With its 2017 budget, the government has a golden opportunity to break with the past and present us with a more studied and transparent roadmap for our immediate economic future.
The government is no doubt busy preparing its budget for next year. While I’m sure they have their own team of seasoned experts on the case, I would still like to make a few suggestions concerning this important economic forecast.
First and foremost, the budget shouldn’t just be a cut and paste version of the previous one. Rather it should be devised from scratch using genuine input from experts and reliable economic reports. I believe the government should hold a one-day workshop with representatives from international institutions like the IMF and the UNDP, as well as academics and socio-economic specialists in order to get their feeling and hear their reports and forecasts for next year relating to growth, oil prices, refugees, and unemployment.
Secondly, as oil prices are one of the main determinants of Jordan’s fiscal deficit, through affecting electricity costs, and it is also one of the main pillars in determining the level of inflation, the cost of living, and even the expected government revenue from oil derivatives, I believe the government should hedge by buying a forward option on the quantity of oil needed for the whole year by any price between $45 and $50. This is the right time to do so, as oil prices are on this range today. All forecasts say oil prices are going to be over $50 next year. By hedging today the government will for sure save the country some foreign reserves.
Thirdly, since the budget must be issued via a law, and since the law can be tailored to the needs and requirements of each era—as far as it does not violate the constitution—then the government can issue a budget law that sets a precedence in terms of certain expenditures that can only be justified if they are externally funded. This exercise can be put in the law as a separate new item called “below the line items.” Those items could be current or capital expenditure that are budgeted and approved for spending subject to funding from certain external sources (i.e. subject to foreign assistance or external investment). So the law will ensure that no money can be spent on these items unless they receive the relevant funding.
Finally, it would be a good idea if the government publishes a summary of the consolidated budget of the Kingdom, which is the one that consists of both the budget of the central government and that of the independent government units. This could be produced in the form of a booklet that shows the broad breakdown of the expected macro figures for revenues, expenditures, and fiscal deficit for all public entities in the country.

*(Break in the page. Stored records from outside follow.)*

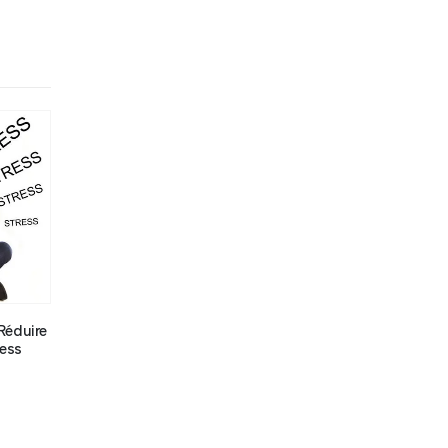
Réduire
ress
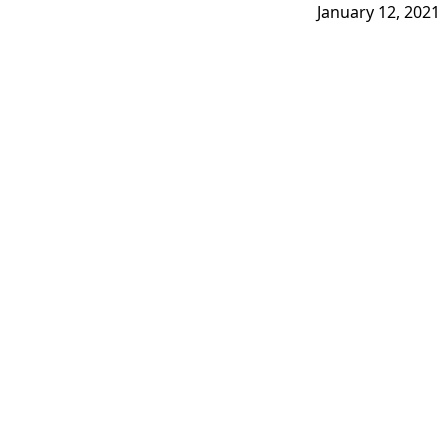
January 12, 2021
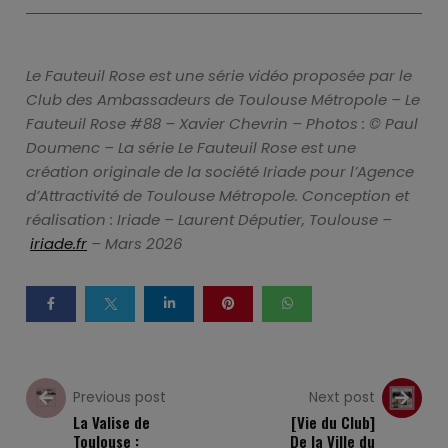
Le Fauteuil Rose est une série vidéo proposée par le
Club des Ambassadeurs de Toulouse Métropole – Le
Fauteuil Rose #88 – Xavier Chevrin – Photos : © Paul
Doumenc – La série Le Fauteuil Rose est une
création originale de la société Iriade pour l’Agence
d’Attractivité de Toulouse Métropole. Conception et
réalisation : Iriade – Laurent Députier, Toulouse –
iriade.fr
– Mars 2026
Previous post
Next post
La Valise de
[Vie du Club]
Toulouse :
De la Ville du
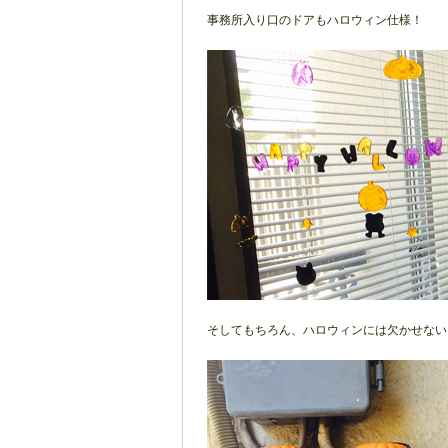
事務所入り口のドアもハロウィン仕様！
そしてもちろん、ハロウィンには欠かせない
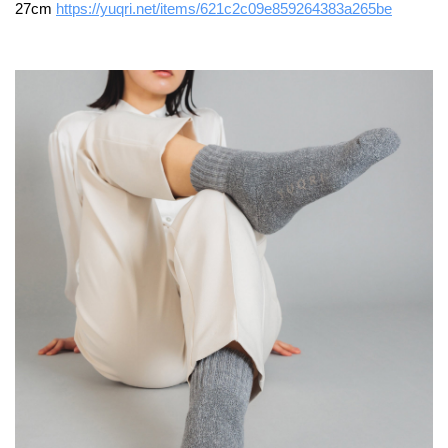
27cm
https://yuqri.net/items/621c2c09e859264383a265be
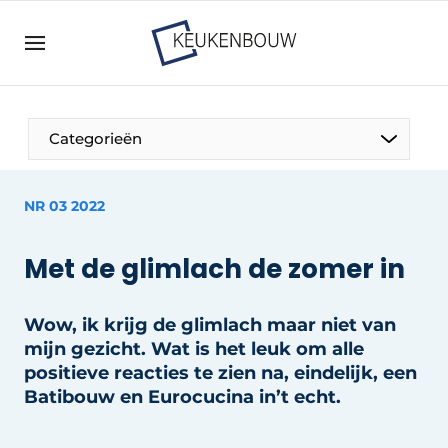
Aanmelden
Algemene voorwaarden
Bedrijven
Aanmelden
Bedankt voor de aanmelding
Categorieën
Bedrijven
Contact
NR 03 2022
Direct contact
Met de glimlach de zomer in
Evenement aanmelden
Keukenbouw | Platform over design en techniek
in de keuken-, woon-, en badkamerbranche
Wow, ik krijg de glimlach maar niet van
mijn gezicht. Wat is het leuk om alle
Meest gelezen
positieve reacties te zien na, eindelijk, een
Nieuwsbrief
Batibouw en Eurocucina in’t echt.
Podcasts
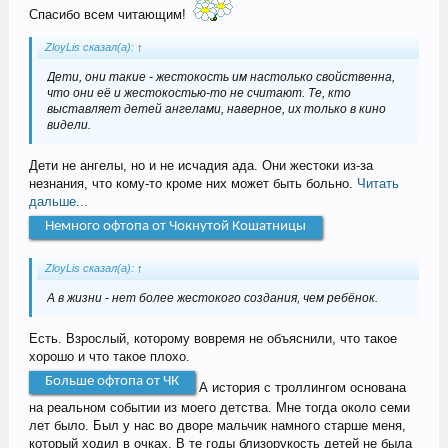
Спасибо всем читающим!
ZloyLis сказал(а):
↑
Дети, они такие - жестокость им настолько свойственна,
что они её и жестокостью-то не считают. Те, кто
выставляет детей ангелами, наверное, их только в кино
видели.
Дети не ангелы, но и не исчадия ада. Они жестоки из-за
незнания, что кому-то кроме них может быть больно.
Читать
дальше...
Немного офтопа от Чокнутой Кошатницы
ZloyLis сказал(а):
↑
А в жизни - нет более жестокого создания, чем ребёнок.
Есть. Взрослый, которому вовремя не объяснили, что такое
хорошо и что такое плохо.
Больше офтопа от ЧК
А история с троллингом основана
на реальном событии из моего детства. Мне тогда около семи
лет было. Был у нас во дворе мальчик намного старше меня,
который ходил в очках. В те годы близорукость детей не была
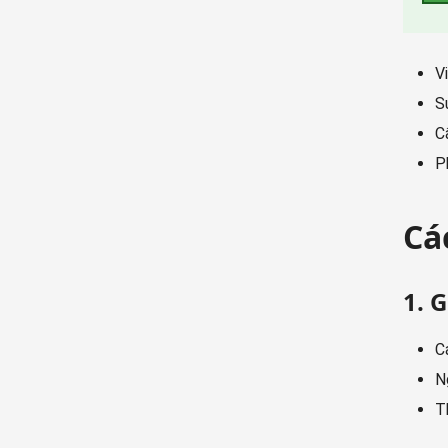
V
S
C
P
Cá
1. 
C
N
T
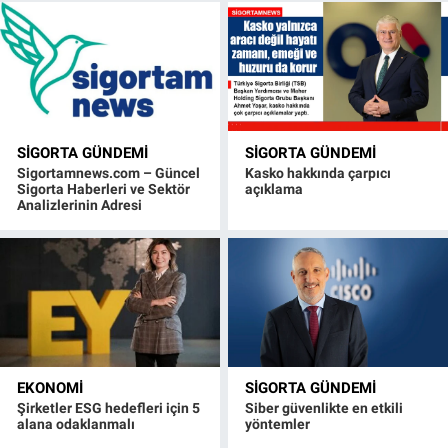
SIGORTA GÜNDEMI
SIGORTA GÜNDEMI
Sigortamnews.com – Güncel
Kasko hakkında çarpıcı
Sigorta Haberleri ve Sektör
açıklama
Analizlerinin Adresi
EKONOMI
SIGORTA GÜNDEMI
Şirketler ESG hedefleri için 5
Siber güvenlikte en etkili
alana odaklanmalı
yöntemler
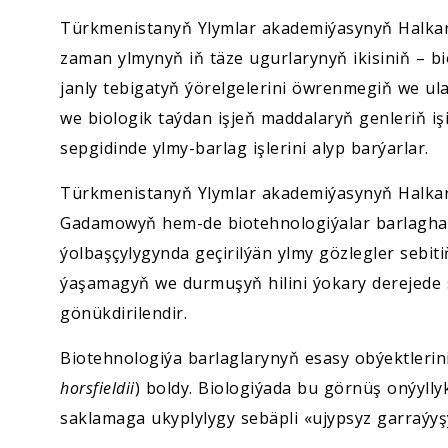
Türkmenistanyň Ylymlar akademiýasynyň Halkar
zaman ylmynyň iň täze ugurlarynyň ikisiniň – b
janly tebigatyň ýörelgelerini öwrenmegiň we u
we biologik taýdan işjeň maddalaryň genleriň iş
sepgidinde ylmy-barlag işlerini alyp barýarlar.
Türkmenistanyň Ylymlar akademiýasynyň Halkar
Gadamowyň hem-de biotehnologiýalar barlagh
ýolbaşçylygynda geçirilýän ylmy gözlegler sebit
ýaşamagyň we durmuşyň hilini ýokary derejed
gönükdirilendir.
Biotehnologiýa barlaglarynyň esasy obýektlerin
horsfieldii
) boldy. Biologiýada bu görnüş onýyll
saklamaga ukyplylygy sebäpli «ujypsyz garraýy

I believe this government can be the one that would present, for the first time, a different paradigm of fiscal budgeting in Jordan. Nobody says that we have to stick to the old and obsolete way of doing business in public budgeting. Issuing the budget in a law is actually a flexible way that helps to design the articles the way one sees more relevant, not the way others have been doing for decades. I hope we could really see a new, more open, more participatory, and more transparent way of budgeting.